Find parameter estimates in an independent strata Generalized
Linear Model using projected score equations.
DESCRIPTION:
Produces an object of class "psglm" which contains
components of the solution to projected score equations
for a Generalized Linear Model.
USAGE:
psglm(nu = matrix(1, nrow = dim(y)[1], ncol = dim(y)[2]), y, x,
family = gaussian, weights = rep(1, length(y[, 1])), start = NULL,
expinfo = T, conditional = T, paramtest = NULL,
control = glm.control(epsilon = 0.0001, maxit = 100,...), ...)
REQUIRED ARGUMENTS:
y: a matrix of response variables with rows corresponding to
strata.
x: either a three dimensional array of covariates or a matrix
of covariates.
OPTIONAL ARGUMENTS:
nu: A matrix of trials for when y is binomial.
family: a family object - a list of functions and expressions
for defining the link and inverse functions etc. Cumulants
are obtained by turning this into a familytoo object.
weights: a vector of weights, one for each stratum.
start: a list of two components.

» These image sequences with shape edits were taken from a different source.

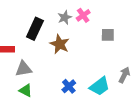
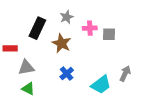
pink cross: (83, 15) -> (90, 28), moved, turned 32
blue cross: (69, 86) -> (67, 74), moved

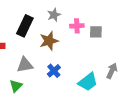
brown star: (62, 43) -> (49, 41), turned 30
gray triangle: (26, 67) -> (25, 65), moved
green triangle: (28, 89) -> (16, 86), turned 48

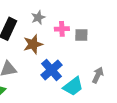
blue cross: (54, 71) -> (52, 70), moved, size x1.5

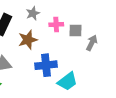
blue cross: (52, 70) -> (46, 65), turned 35
gray arrow: (98, 75) -> (92, 43), moved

The first contains initial
estimates for the parameters of interest -- the within
strata parameters, the second contains initial estimates
for the nuisance parameters -- the parameters associated
with the strata totals.
conditional: when set to T the projected score equations are
solved giving approximate conditional estimates. When set
to F the full maximum likelihood score equations are
solved.
expinfo: a flag to indicate if the computationally faster
maximum likelihood score information should be used to
solve the projected score equations. If set to F then the
projected score efficient information is calculated which
requires a numerical differentiation.
paramtest: a vector of integers denoting which parameters of
interest should be tested using a projected score test.

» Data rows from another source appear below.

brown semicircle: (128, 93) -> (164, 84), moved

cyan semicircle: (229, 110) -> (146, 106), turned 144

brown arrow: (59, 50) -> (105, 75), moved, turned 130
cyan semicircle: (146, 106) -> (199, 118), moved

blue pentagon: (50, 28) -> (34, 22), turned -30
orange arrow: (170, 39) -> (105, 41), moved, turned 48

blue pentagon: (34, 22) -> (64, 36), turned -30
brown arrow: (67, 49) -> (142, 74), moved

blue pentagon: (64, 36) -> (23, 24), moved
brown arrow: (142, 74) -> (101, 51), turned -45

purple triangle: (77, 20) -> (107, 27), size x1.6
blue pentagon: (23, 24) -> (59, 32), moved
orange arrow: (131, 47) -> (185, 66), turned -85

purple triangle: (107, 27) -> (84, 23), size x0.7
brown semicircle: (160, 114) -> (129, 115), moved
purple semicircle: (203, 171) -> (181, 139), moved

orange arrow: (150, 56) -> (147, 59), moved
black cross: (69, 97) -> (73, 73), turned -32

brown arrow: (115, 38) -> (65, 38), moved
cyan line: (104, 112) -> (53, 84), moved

control: a list of iteration and algorithmic constants. See
glm.control for their names and default values. In
addition to the controls used in glm, psglm has to define
a step size for the numerical differentiations. This is
taken to be sqrt(eps).
VALUE:
An object of class "psglm".
DETAILS:
The output can be examined by print and summary. Some
checking is done of the input but not a major amount. In
particular no check is done for "conditionally
uninformative strata" which at present will cause the
estimation routine to run into trouble. These
uninformative strata could be removed in a pre-processing
step.
Parameter estimates for a Generalized Linear Model are
obtained by solving projected score equations -- resulting
in approximately conditional estimates. The solutions are
obtained by iterating between estimating the parameters of
interest and estimating the nuisance parameters using
either a Fisher scoring or a Newton-Raphson algorithm. The
data is assumed to be described by a two way array in
which the rows/strata are independent and conditional on
an individual stratum parameter, the within strata
observations are also independent. Standard examples are
conditional logistic regression in case control studies
and the one-parameter Rasch model.
At present only canonical links are allowed for.

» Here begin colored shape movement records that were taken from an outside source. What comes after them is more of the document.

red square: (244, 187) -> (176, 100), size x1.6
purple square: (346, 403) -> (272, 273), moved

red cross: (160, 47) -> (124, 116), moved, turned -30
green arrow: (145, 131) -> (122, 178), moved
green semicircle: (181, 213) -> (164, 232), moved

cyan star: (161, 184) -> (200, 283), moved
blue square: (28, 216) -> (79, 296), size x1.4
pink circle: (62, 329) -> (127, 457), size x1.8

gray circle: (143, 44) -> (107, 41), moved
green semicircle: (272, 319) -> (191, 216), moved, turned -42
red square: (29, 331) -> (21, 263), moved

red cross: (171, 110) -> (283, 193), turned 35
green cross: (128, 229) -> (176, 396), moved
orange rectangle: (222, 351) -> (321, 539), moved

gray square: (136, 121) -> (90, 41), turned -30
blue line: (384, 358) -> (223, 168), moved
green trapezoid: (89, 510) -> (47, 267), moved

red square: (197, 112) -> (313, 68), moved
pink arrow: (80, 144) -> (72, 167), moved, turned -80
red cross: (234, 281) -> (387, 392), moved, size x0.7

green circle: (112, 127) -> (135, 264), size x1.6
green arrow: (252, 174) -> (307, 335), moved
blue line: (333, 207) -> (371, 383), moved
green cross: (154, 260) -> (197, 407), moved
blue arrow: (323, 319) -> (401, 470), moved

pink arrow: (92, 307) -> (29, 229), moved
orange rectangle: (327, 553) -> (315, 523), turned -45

Weights are available and have two uses. Firstly they are
valuable in reducing the dimensionality of some data sets;
identical strata (both response and covariates) can be
collapsed into a single stratum with a weight that
represents the number of collapsed strata. Secondly
dispersion parameters for the Gaussian and Gamma families
can be incorporated using weights equal to the inverse of
the dispersion parameter.
A projected score test is available for hypothesis
testing. Currently the null hypothesis is that the
selected parameters are equal to zero.
There are differences between psglm and glm output because
projected scores do not have to correspond to any
likelihood and therefore notions such as deviance do not
carry over in an unambiguous way. If there is a single
stratum, and "conditional" is set to F, then the parameter
estimates and standard errors from psglm and glm should be
identical. (One caveat: the link for the Gamma family is
taken to be -1/mu, so -psglm = glm.) Since psglm uses
higher order asymptotics, in particular the third and
fourth cumulant functions are needed, some of the common
methods used to implement glm fail in psglm. An example is
the way that binomial data is treated in glm -- the
binomial trials are subsumed into the weights because they
only enter the maximum likelihood score equations in a
linear manner. In psglm they enter the projected score
equation in a non-linear fashion and therefore can not be
factored out into the weights.
REFERENCES:
Waterman, R.P. and Lindsay, B.G. (1996). A simple and
accurate method for approximate conditional inference in
generalized linear models. JRSSB 58: 177-78.
Waterman, R.P. and Lindsay, B.G. (1996). The accuracy of
projected score methods in approximating conditional
scores. Biometrika 83: 1-14.
Small, C.G. and McLeish, D.L. (1989). Projection as a
method for increasing sensitivity and eliminating nuisance
parameters. Biometrika 76: 693-703.
SEE ALSO:
familytoo, cumulants.
EXAMPLES:
# Conditional estimation of item parameters in a Rasch model.
source("raschwei.q")
summary(psglm(y=y,x=z,family=binomial,weights=w,trace=T,
paramtest=c(1,2)),correlation=T)
# Estimating a log-odds ratio in a proportional hazards model
source("coxreg.q")
summary(psglm(nu=n,y=y,x=a,family=binomial,paramtest=c(1)))
# An exact conditional estimate of the log-odds ratio for paired
# Bernoulli trials. The estimate should be 0.5*log(4/7) and the
# estimated standard error 0.5* sqrt(1/7 + 1/4)
y <- matrix(c(1,0,0,1),byrow=T,ncol=2)
w <- c(4,7)
z <- matrix(c(1,-1),ncol = 1)
psglm(y = y,x = z,family=binomial,weights = w,expinfo=F)